WORK INSTRUCTION
Please set down each entry exactly, omitting any picture it holds.

(Data entries)
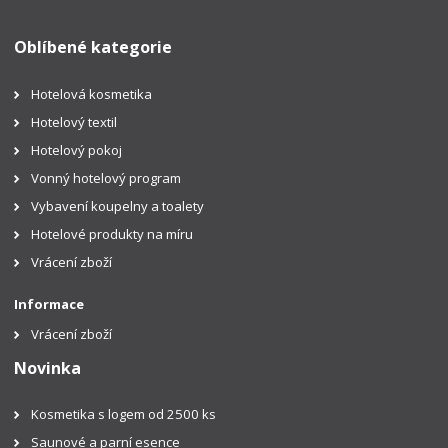
Oblíbené kategorie
Hotelová kosmetika
Hotelový textil
Hotelový pokoj
Vonný hotelový program
Vybavení koupelny a toalety
Hotelové produkty na míru
Vrácení zboží
Informace
Vrácení zboží
Novinka
Kosmetika s logem od 2500 ks
Saunové a parní esence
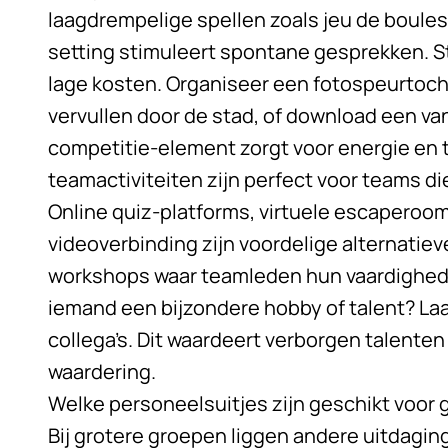
laagdrempelige spellen zoals jeu de boule
setting stimuleert spontane gesprekken. 
lage kosten. Organiseer een fotospeurtoc
vervullen door de stad, of download een va
competitie-element zorgt voor energie en t
teamactiviteiten zijn perfect voor teams di
Online quiz-platforms, virtuele escaperoo
videoverbinding zijn voordelige alternatiev
workshops waar teamleden hun vaardigheden
iemand een bijzondere hobby of talent? L
collega’s. Dit waardeert verborgen talente
waardering.
Welke personeelsuitjes zijn geschikt voor
Bij grotere groepen liggen andere uitdaging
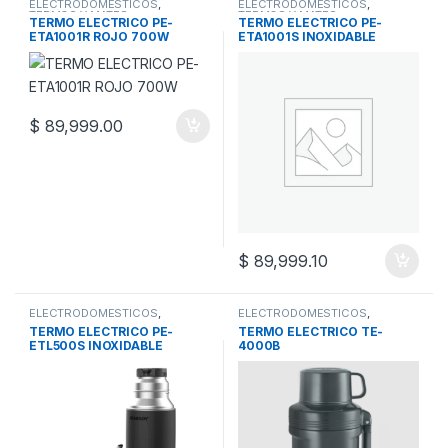
ELECTRODOMESTICOS
,
ELECTRODOMESTICOS
,
TERMOS Y MATES
TERMOS Y MATES
TERMO ELECTRICO PE-
TERMO ELECTRICO PE-
ETA1001R ROJO 700W
ETA1001S INOXIDABLE
$
89,999.00
$
89,999.10
ELECTRODOMESTICOS
,
ELECTRODOMESTICOS
,
TERMOS Y MATES
TERMOS Y MATES
TERMO ELECTRICO PE-
TERMO ELECTRICO TE-
ETL500S INOXIDABLE
4000B
C/BOMBILLA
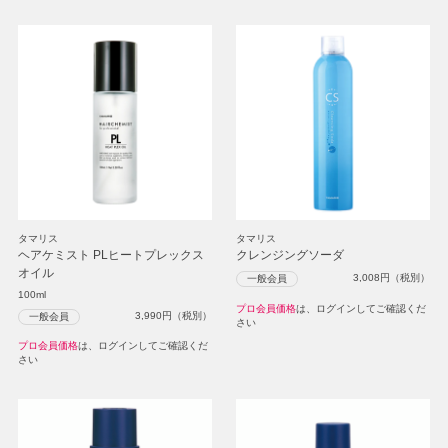
タマリス
タマリス
ヘアケミスト PLヒートプレックス
クレンジングソーダ
オイル
3,008
円（税別）
一般会員
100ml
プロ会員価格
は、ログインしてご確認くだ
3,990
円（税別）
一般会員
さい
プロ会員価格
は、ログインしてご確認くだ
さい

OUTPUT
Oblíbené kategorie
Hotelová kosmetika
Hotelový textil
Hotelový pokoj
Vonný hotelový program
Vybavení koupelny a toalety
Hotelové produkty na míru
Vrácení zboží
Informace
Vrácení zboží
Novinka
Kosmetika s logem od 2500 ks
Saunové a parní esence
laagdrempelige spellen zoals jeu de boule
setting stimuleert spontane gesprekken. 
lage kosten. Organiseer een fotospeurtoc
vervullen door de stad, of download een va
competitie-element zorgt voor energie en t
teamactiviteiten zijn perfect voor teams di
Online quiz-platforms, virtuele escaperoo
videoverbinding zijn voordelige alternatiev
workshops waar teamleden hun vaardigheden
iemand een bijzondere hobby of talent? L
collega’s. Dit waardeert verborgen talente
waardering.
Welke personeelsuitjes zijn geschikt voor
Bij grotere groepen liggen andere uitdaging
ELECTRODOMESTICOS
,
ELECTRODOMESTICOS
,
TERMOS Y MATES
TERMOS Y MATES
TERMO ELECTRICO PE-
TERMO ELECTRICO PE-
ETA1001R ROJO 700W
ETA1001S INOXIDABLE
$
89,999.00
$
89,999.10
ELECTRODOMESTICOS
,
ELECTRODOMESTICOS
,
TERMOS Y MATES
TERMOS Y MATES
TERMO ELECTRICO PE-
TERMO ELECTRICO TE-
ETL500S INOXIDABLE
4000B
C/BOMBILLA
タマリス
タマリス
ヘアケミスト PLヒートプレックス
クレンジングソーダ
オイル
3,008
円（税別）
一般会員
100ml
プロ会員価格
は、ログインしてご確認くだ
3,990
円（税別）
一般会員
さい
プロ会員価格
は、ログインしてご確認くだ
さい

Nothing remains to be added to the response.